What would actually be foldl is this:

    (define (foldl fn accum lst)
       (if (null? lst)
            accum
            (foldl (fn accum (car lst)) (cdr lst))
       )
    )
Now if you expand this (dropping the tail recursion):

    (foldl * 1 '(1 2 3))
    (foldl * 1 '(2 3))
    (foldl * 2 '(3))
    (foldl * 6 '())
    6
And even though you think that such a tiny thing can't be a good implementations, it actually is super efficient. The tail recursion is automatically optimized for you (and you can assume that for any functional language - it's a very crucial optimization for this style of code, after all). That's what the core of it will be in an actual implementation, though with added error handling, type checking and so on.

P.S. unlike haskell, in Racket you don't really need to fold the basic operators, they take variable arguments, so you can just:

    (apply * (list 1 2 3))
in order to get it to run on a list.
Ivo's answered so I'll just say the main trick to turning a function tail recursive is to have the function lug its state around.
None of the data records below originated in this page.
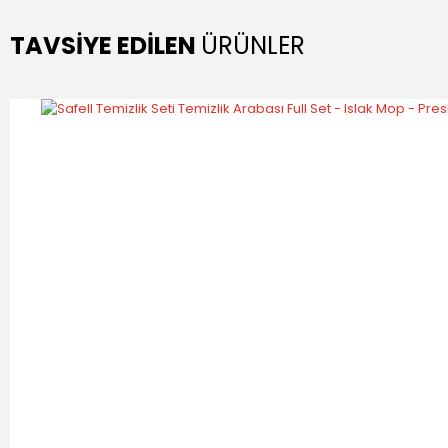
TAVSİYE EDİLEN
ÜRÜNLER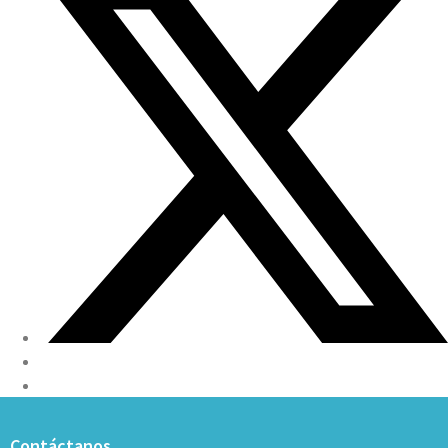
Contáctanos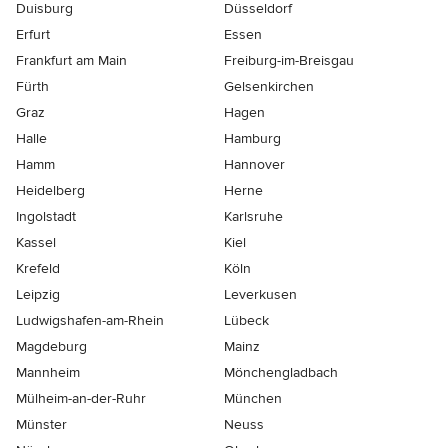
Duisburg
Düsseldorf
Erfurt
Essen
Frankfurt am Main
Freiburg-im-Breisgau
Fürth
Gelsenkirchen
Graz
Hagen
Halle
Hamburg
Hamm
Hannover
Heidelberg
Herne
Ingolstadt
Karlsruhe
Kassel
Kiel
Krefeld
Köln
Leipzig
Leverkusen
Ludwigshafen-am-Rhein
Lübeck
Magdeburg
Mainz
Mannheim
Mönchen­gladbach
Mülheim-an-der-Ruhr
München
Münster
Neuss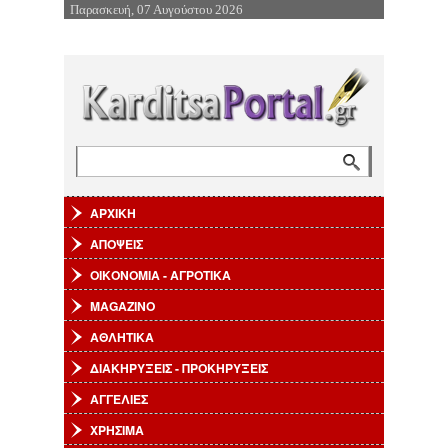
Παρασκευή, 07 Αυγούστου 2026
Επιστροφή στην Πλοήγηση
Αναζήτηση
Φόρμα αναζήτησης
ΑΡΧΙΚΗ
ΑΠΟΨΕΙΣ
ΟΙΚΟΝΟΜΙΑ - ΑΓΡΟΤΙΚΑ
MAGAZINO
ΑΘΛΗΤΙΚΑ
ΔΙΑΚΗΡΥΞΕΙΣ - ΠΡΟΚΗΡΥΞΕΙΣ
ΑΓΓΕΛΙΕΣ
ΧΡΗΣΙΜΑ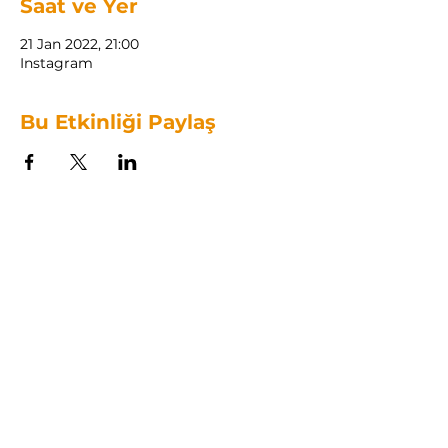
Saat ve Yer
21 Jan 2022, 21:00
Instagram
Bu Etkinliği Paylaş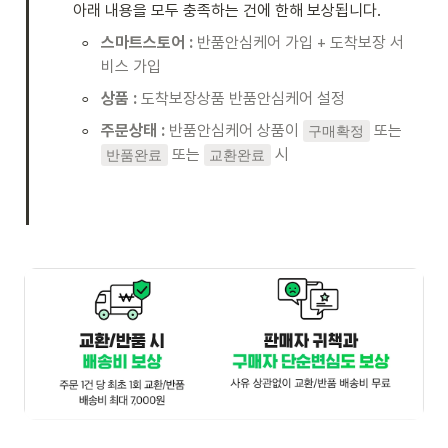
아래 내용을 모두 충족하는 건에 한해 보상됩니다. 
◦
스마트스토어 :
 반품안심케어 가입 + 도착보장 서
비스 가입
◦
상품 :
 도착보장상품 반품안심케어 설정 
◦
주문상태 :
 반품안심케어 상품이 
 또는 
구매확정
 또는 
 시 

반품완료
교환완료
So always look to see if you can rewrite your function so it passes the current value explicitly to the next iteration. Non tail recursion is like winding a spring and then having it unwind, a jack in a box. Tail recursion is like a snowball rolling down a hill. You should always try to make a recursive function tail recursive if you can.

As for fold it's a bit involved and has a lot of scary sounding jargon on the way to understanding it. You can write a fold for a tree and then code depth first search in a couple lines. Folds follow some basic properties that allow for program derivation. I rarely use those but it does inform my programming. It's kind of like how knowing Lisp informs your python. There is also an opposite or dual to fold called unfold. You can write many algorithms efficiently just using fold and unfold and a couple techniques to prune inefficiencies. Fold is the same kind of object to your initial tree as say a matrix is to a vector, or a derivative is to a polynomial.

Also ignoring tail recursion for the purpose of the above piece of code, haha.